One interesting thing is that the ratio between the languages
is different on the various VAXes. How that ?
gggGuenther
|
115.9 | Benchmarks are fun but often misleading... | CADSYS::COOK | Neil | Fri Nov 14 1986 01:17 | 49 |
| Whilst the programs you cite are often used in benchmarking computers
and compilers, they are not very useful for this task. The reason
for this is alluded to in your own note - "as fastest as possible on
a VAX". Since a benchmark which shows one machine faster than another
makes good advertising copy, people often "hand tune" benchmarks to
get the best possible performance out of their machines. When measured
in MIPS, this is often refered to as "Peak MIPS", since it could not
be sustined for a more normal workload.
Some small programs like Eratosthenes fit into the caches of a
significant number of machines. This will reduce the amount of (slow)
main memory fetches required, replacing them with fetches from (fast)

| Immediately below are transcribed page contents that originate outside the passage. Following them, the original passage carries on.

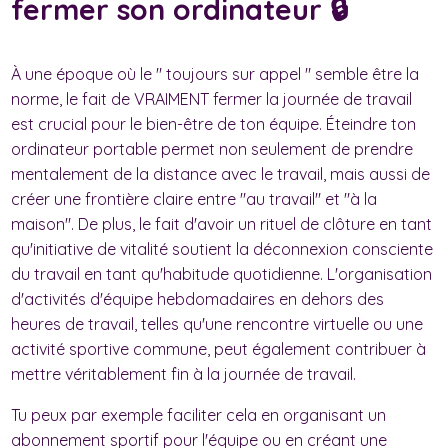
fermer son ordinateur 🔒
À une époque où le " toujours sur appel " semble être la
norme, le fait de VRAIMENT fermer la journée de travail
est crucial pour le bien-être de ton équipe. Éteindre ton
ordinateur portable permet non seulement de prendre
mentalement de la distance avec le travail, mais aussi de
créer une frontière claire entre "au travail" et "à la
maison". De plus, le fait d'avoir un rituel de clôture en tant
qu'initiative de vitalité soutient la déconnexion consciente
du travail en tant qu'habitude quotidienne. L'organisation
d'activités d'équipe hebdomadaires en dehors des
heures de travail, telles qu'une rencontre virtuelle ou une
activité sportive commune, peut également contribuer à
mettre véritablement fin à la journée de travail.
Tu peux par exemple faciliter cela en organisant un
abonnement sportif pour l'équipe ou en créant une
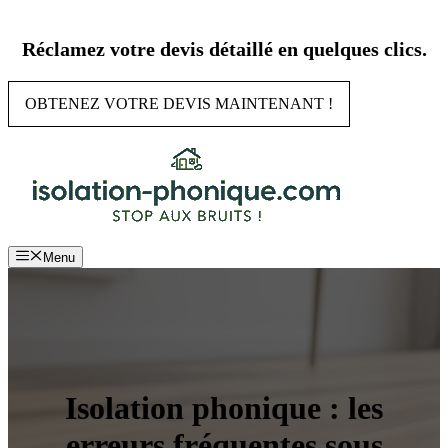
Aller
au
Réclamez votre devis détaillé en quelques clics.
contenu
OBTENEZ VOTRE DEVIS MAINTENANT !
Menu
Isolation phonique : les
erreurs fréquentes sous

cache memory. While a cache will normally improve a machine's speed,
running small benchmarks like these over-emphasize the benefits to
be gained.
Some of the most realistic benchmarks are application programs (or
parts thereof) which have been made available for benchmarking
purposes. The Lawrence Livermore Loops program is one.
You wondered why the ratio between the different languages varied
between machines. Some of the VAX compilers use different code
generators. Some will be more efficient than others for doing
different things as the compiler writers will have concentrated
on different language elements. Even when two compilers share
the same code generator, the input to the code generator is likely
to be a little different even for the same algorithm, so different
machine code might be generated which runs at differing speeds.
Lastly, different VAXes take differing numbers of machine cycles
to perform the same instrucutions, so even if they had the same
machine cycle time, they would differ in execution time. A very
important aspect of this, is that some machines emulate instructions
which others execute from microcode. In some cases where a particular
code generator is more prone to generating these instructions, it
can have a dramatic effect on performance. COBOL is quite prone to
this since packed decimal instructions, for example, have been
given much less prominance on more recent implementations of the
VAX architechture.
Personally, I am fascinated by benchmark results (the Usenet newsgroup
comp.arch carries results every few months) and I need to keep
reminding myself to take them with a grain of salt, lest I get
too optimistic or pessimistic about the latest ones.
P.S. BYTE is very good at bad benchmarks. Small benchmarks written
in BASIC tell a potential purchaser next to nothing about a
particular machine, especially if the floating point instructions
are emulated.
|
115.10 | Thanks for restoring it | NOBUGS::AMARTIN | Alan H. Martin | Fri Nov 14 1986 17:30 | 73 |
| Re .8:
Thanks for recovering the save set. I still haven't figured out the
algorithm, but I agree that the results are much improved when you examine
the contents of the variable "prime". Now the only composite number
it claims is prime is 9. Probably related to some glitch in starting the
algorithm up. (I've got a simple but fast implementation of a prime
finding algorithm which doesn't get 2 or 3 right).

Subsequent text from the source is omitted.